Problem statement =>
From the line with "multiples significations." to the line with "مختلفی نیز می", retype each line exactly as it stands in the records below, but skip the pictures.

Data supplied =>
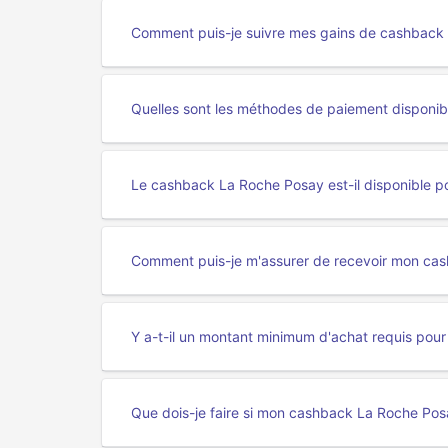
Comment puis-je suivre mes gains de cashback 
Quelles sont les méthodes de paiement disponi
Le cashback La Roche Posay est-il disponible po
Comment puis-je m'assurer de recevoir mon cas
Y a-t-il un montant minimum d'achat requis pour
Que dois-je faire si mon cashback La Roche Po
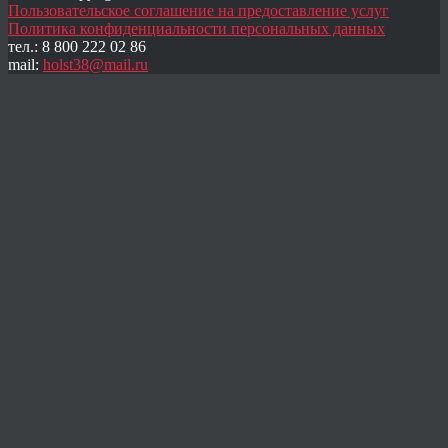
Пользовательское соглашение на предоставление услуг
Политика конфиденциальности персональных данных
тел.: 8 800 222 02 86
mail:
holst38@mail.ru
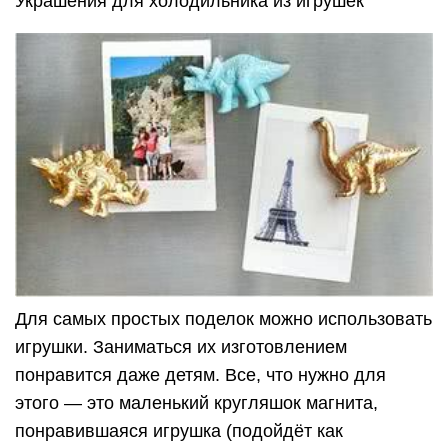
Украшения для холодильника из игрушек
Для самых простых поделок можно использовать
игрушки. Заниматься их изготовлением
понравится даже детям. Все, что нужно для
этого — это маленький кругляшок магнита,
понравившаяся игрушка (подойдёт как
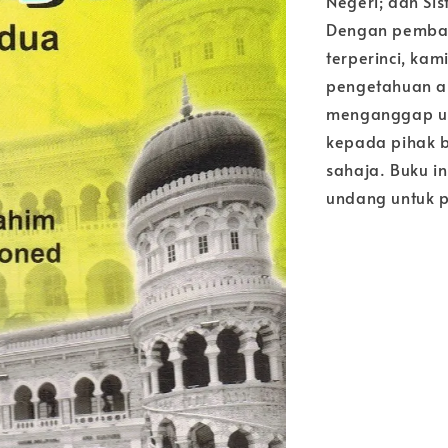
Negeri; dan S
Dengan pembah
terperinci, ka
pengetahuan a
menganggap u
kepada pihak 
sahaja. Buku 
undang untuk 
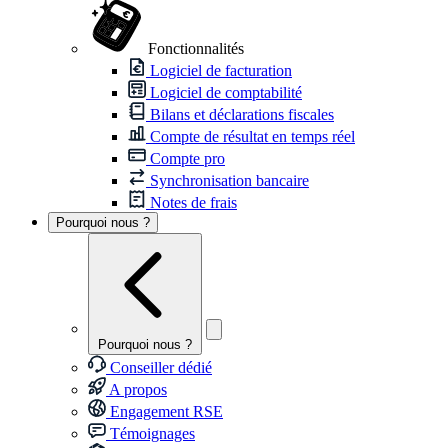
Fonctionnalités
Logiciel de facturation
Logiciel de comptabilité
Bilans et déclarations fiscales
Compte de résultat en temps réel
Compte pro
Synchronisation bancaire
Notes de frais
Pourquoi nous ?
Pourquoi nous ?
Conseiller dédié
A propos
Engagement RSE
Témoignages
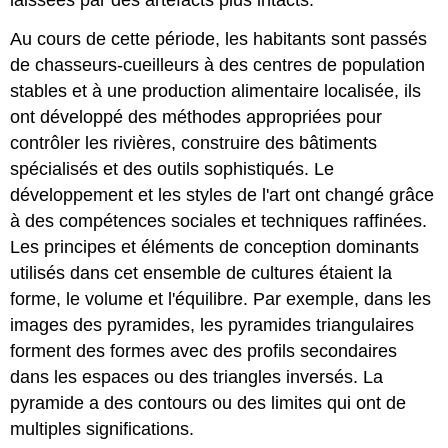
Au cours de cette période, les habitants sont passés
de chasseurs-cueilleurs à des centres de population
stables et à une production alimentaire localisée, ils
ont développé des méthodes appropriées pour
contrôler les rivières, construire des bâtiments
spécialisés et des outils sophistiqués. Le
développement et les styles de l'art ont changé grâce
à des compétences sociales et techniques raffinées.
Les principes et éléments de conception dominants
utilisés dans cet ensemble de cultures étaient la
forme, le volume et l'équilibre. Par exemple, dans les
images des pyramides, les pyramides triangulaires
forment des formes avec des profils secondaires
dans les espaces ou des triangles inversés. La
pyramide a des contours ou des limites qui ont de
multiples significations.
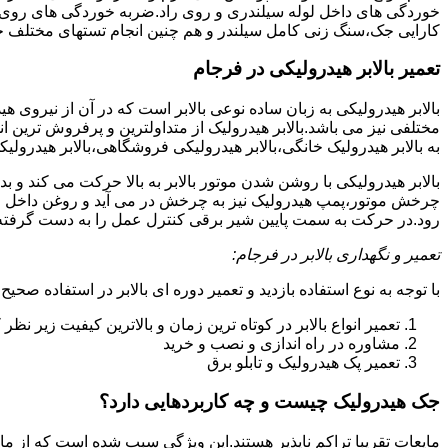
خوردگی های داخل لوله سیلندری و روی راد.ضربه خوردگی های روی پیس
کارایی جک،سنگ زنی کامل سیلندر و هم چنین انجام تستهای مختلف ج
تعمیر بالابر هیدرولیکی در فرجام
بالابر هیدرولیکی به زبان ساده نوعی بالابر است که در آن از نیروی ه
مختلفی نیز می باشد.بالابر هیدرولیک از متداولترین و پرفروش ترین انوا
به بالابر هیدرولیک خانگی،بالابر هیدرولیکی فروشگاهی،بالابر هیدرولیکی
بالابر هیدرولیکی با روشن شدن موتور بالابر به بالا حرکت می کند 
چرخش موتور،پمپ هیدرولیک نیز به چرخش در می آید و روغن داخل مخز
رود.در حرکت به سمت پایین شیر برقی کنترل عمل را به دست گرفته و تا
تعمیر و نگهداری بالابر در فرجام:
با توجه به نوع استفاده بازدید و تعمیر دوره ای بالابر در استفاده صحیح
تعمیر انواع بالابر در کوتاه ترین زمان و بالاترین کیفیت زیر نظ
مشاوره در راه اندازی و نصب و خرید
تعمیر پک هیدرولیک و تابلو برق
جک هیدرولیک چیست و چه کاربردهایی دارد؟
مایعات تقریبا تراکم ناپذیر هستند.این ویژگی سبب شده است که از مای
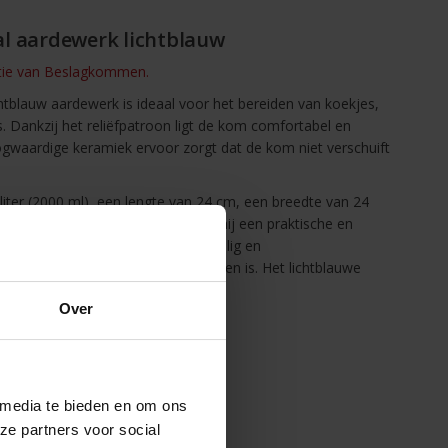
l aardewerk lichtblauw
ectie van Beslagkommen.
htblauw aardewerk is ideaal voor het bereiden van koekjes,
. Dankzij het reliëfpatroon ligt de kom comfortabel en
oogwaardige keramiek ervoor zorgt dat de kom niet verschuift
iter (2000 ml), een lengte van 24 cm, een breedte van 24
n gewicht van 1,03 kg, waardoor hij een praktische en
keuken. De beslagkom is voedselveilig en
oor hij eenvoudig schoon te maken is. Het lichtblauwe
e uitstraling aan je keuken.
Over
 media te bieden en om ons
ze partners voor social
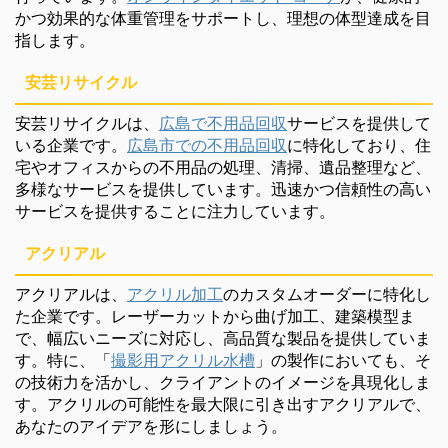
かつ効果的な体重管理をサポートし、理想の体型達成を目
指します。
安芸リサイクル
安芸リサイクルは、
広島で不用品回収
サービスを提供して
いる企業です。
広島市での不用品回収
に特化しており、住
宅やオフィスからの不用品の処理、清掃、遺品整理など、
多様なサービスを提供しています。迅速かつ信頼性の高い
サービスを提供することに注力しています。
アクリアル
アクリアルは、
アクリル加工
のカスタムオーダーに特化し
た企業です。レーザーカットから曲げ加工、建築模型ま
で、幅広いニーズに対応し、高品質な製品を提供していま
す。特に、「
撮影用アクリル水槽
」の製作においても、そ
の技術力を活かし、クライアントのイメージを具現化しま
す。アクリルの可能性を最大限に引き出すアクリアルで、
あなたのアイデアを形にしましょう。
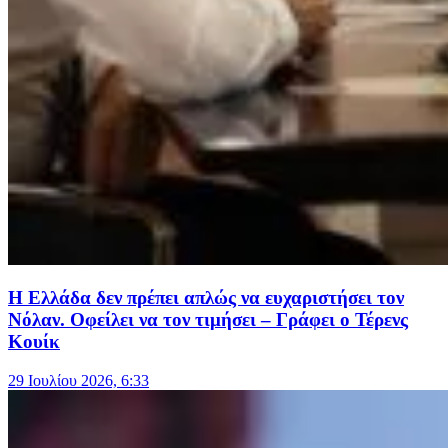
Η Ελλάδα δεν πρέπει απλώς να ευχαριστήσει τον
Νόλαν. Οφείλει να τον τιμήσει – Γράφει ο Τέρενς
Κουίκ
29 Ιουλίου 2026, 6:33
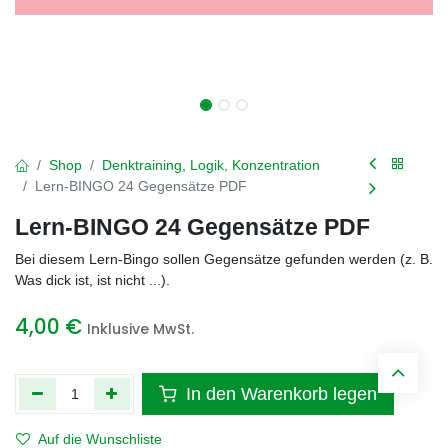
Shop
Denktraining, Logik, Konzentration
Lern-BINGO 24 Gegensätze PDF
Lern-BINGO 24 Gegensätze PDF
Bei diesem Lern-Bingo sollen Gegensätze gefunden werden (z. B.
Was dick ist, ist nicht ...).
4,00
€
Inklusive MwSt.
In den Warenkorb legen
Auf die Wunschliste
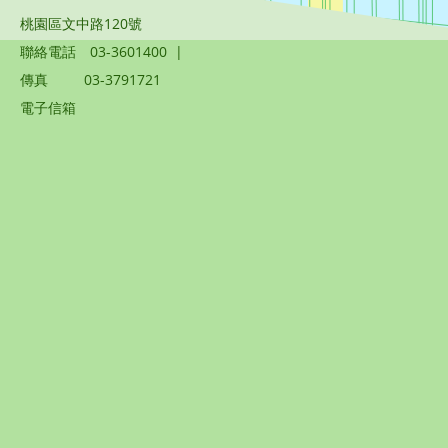
桃園區文中路120號
聯絡電話
03-3601400
|
傳真
03-3791721
電子信箱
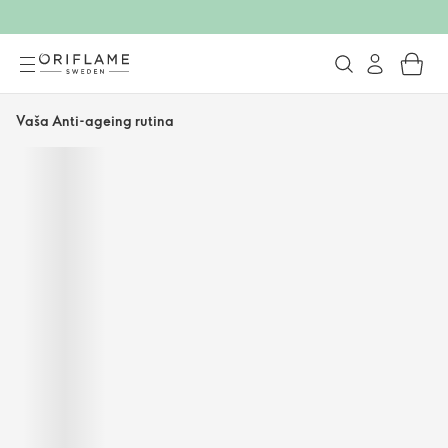
Vaša Anti-ageing rutina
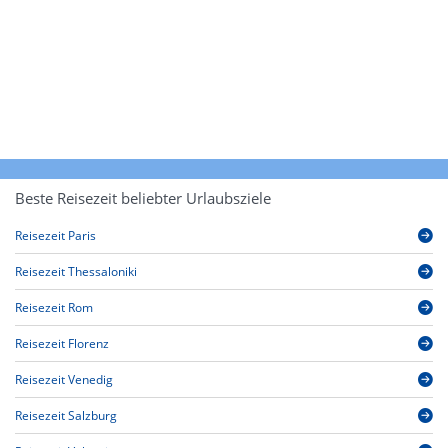
Beste Reisezeit beliebter Urlaubsziele
Reisezeit Paris
Reisezeit Thessaloniki
Reisezeit Rom
Reisezeit Florenz
Reisezeit Venedig
Reisezeit Salzburg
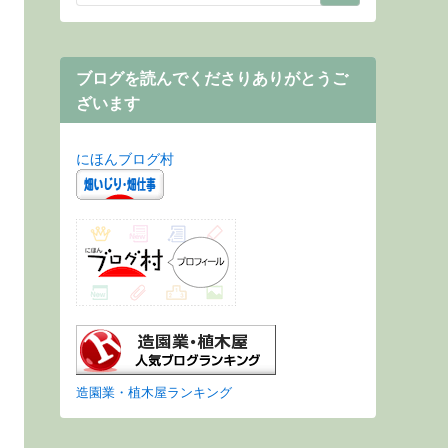
ブログを読んでくださりありがとうご
ざいます
にほんブログ村
造園業・植木屋ランキング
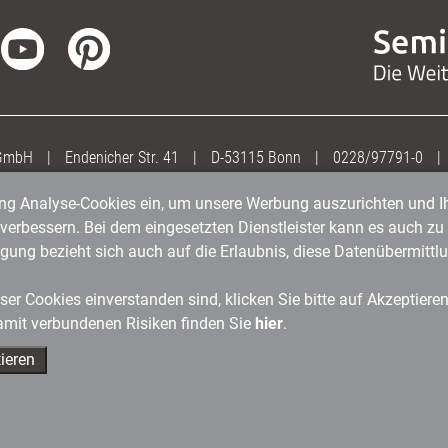
 GmbH
|
Endenicher Str. 41
|
D-53115 Bonn
|
0228/97791-0
|
gung Analyse-Cookies ein, um unsere Werbung auszurichten und Ih
erbessern. Bei dem eingesetzten Dienstleister kann es auch zu 
igung bezieht sich auch auf die Erlaubnis, diese Datenübermit
er Cookies einverstanden sind, klicken Sie bitte auf Akzeptiere
amit verbundenen Risiken finden Sie
hier
.
ieren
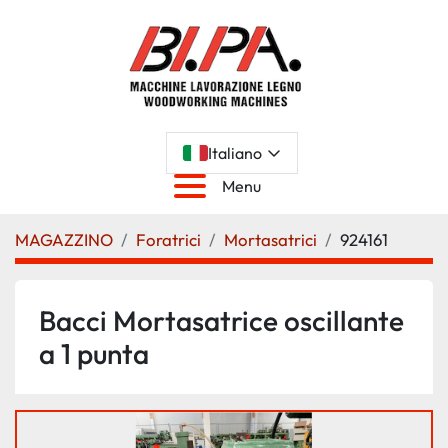
Italiano
Menu
MAGAZZINO
Foratrici
Mortasatrici
924161
Bacci Mortasatrice oscillante
a 1 punta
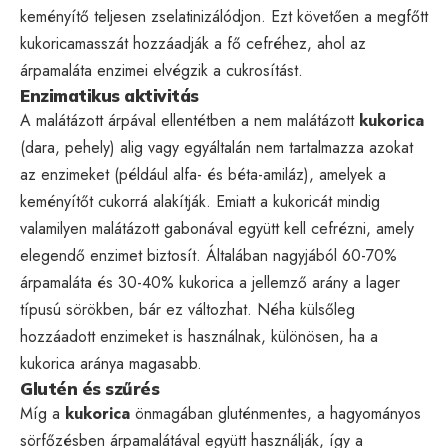
keményítő teljesen zselatinizálódjon. Ezt követően a megfőtt
kukoricamasszát hozzáadják a fő cefréhez, ahol az
árpamaláta enzimei elvégzik a cukrosítást.
Enzimatikus aktivitás
A malátázott árpával ellentétben a nem malátázott
kukorica
(dara, pehely) alig vagy egyáltalán nem tartalmazza azokat
az enzimeket (például alfa- és béta-amiláz), amelyek a
keményítőt cukorrá alakítják. Emiatt a kukoricát mindig
valamilyen malátázott gabonával együtt kell cefrézni, amely
elegendő enzimet biztosít. Általában nagyjából 60-70%
árpamaláta és 30-40% kukorica a jellemző arány a lager
típusú sörökben, bár ez változhat. Néha külsőleg
hozzáadott enzimeket is használnak, különösen, ha a
kukorica aránya magasabb.
Glutén és szűrés
Míg a
kukorica
önmagában gluténmentes, a hagyományos
sörfőzésben árpamalátával együtt használják, így a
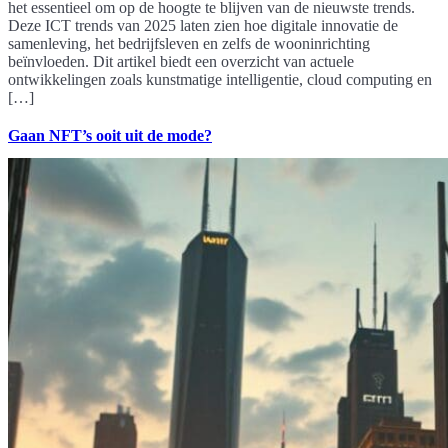
het essentieel om op de hoogte te blijven van de nieuwste trends.
Deze ICT trends van 2025 laten zien hoe digitale innovatie de
samenleving, het bedrijfsleven en zelfs de wooninrichting
beïnvloeden. Dit artikel biedt een overzicht van actuele
ontwikkelingen zoals kunstmatige intelligentie, cloud computing en
[…]
Gaan NFT’s ooit uit de mode?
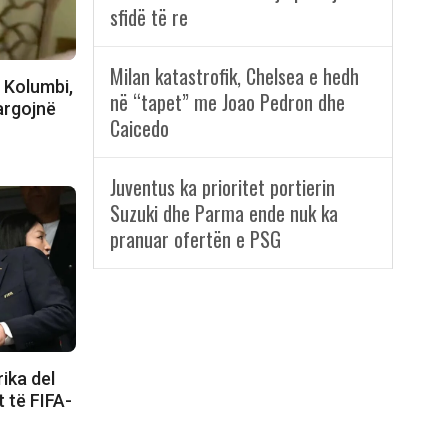
sfidë të re
Milan katastrofik, Chelsea e hedh
 Kolumbi,
në “tapet” me Joao Pedron dhe
largojnë
Caicedo
Juventus ka prioritet portierin
Suzuki dhe Parma ende nuk ka
pranuar ofertën e PSG
ika del
t të FIFA-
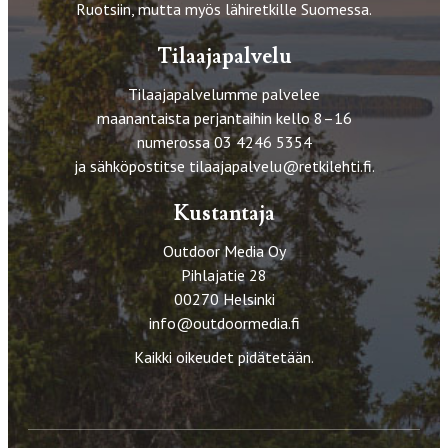
Ruotsiin, mutta myös lähiretkille Suomessa.
Tilaajapalvelu
Tilaajapalvelumme palvelee
maanantaista perjantaihin kello 8–16
numerossa 03 4246 5354
ja sähköpostitse
tilaajapalvelu@retkilehti.fi
.
Kustantaja
Outdoor Media Oy
Pihlajatie 28
00270 Helsinki
info@outdoormedia.fi
Kaikki oikeudet pidätetään.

Solution for this problem =>
multiples significations.
خوردگی های داخل لوله سیلندری و روی راد.ضربه خوردگی های روی پیس
کارایی جک،سنگ زنی کامل سیلندر و هم چنین انجام تستهای مختلف ج
تعمیر بالابر هیدرولیکی در فرجام
بالابر هیدرولیکی به زبان ساده نوعی بالابر است که در آن از نیروی ه
مختلفی نیز می باشد.بالابر هیدرولیک از متداولترین و پرفروش ترین انوا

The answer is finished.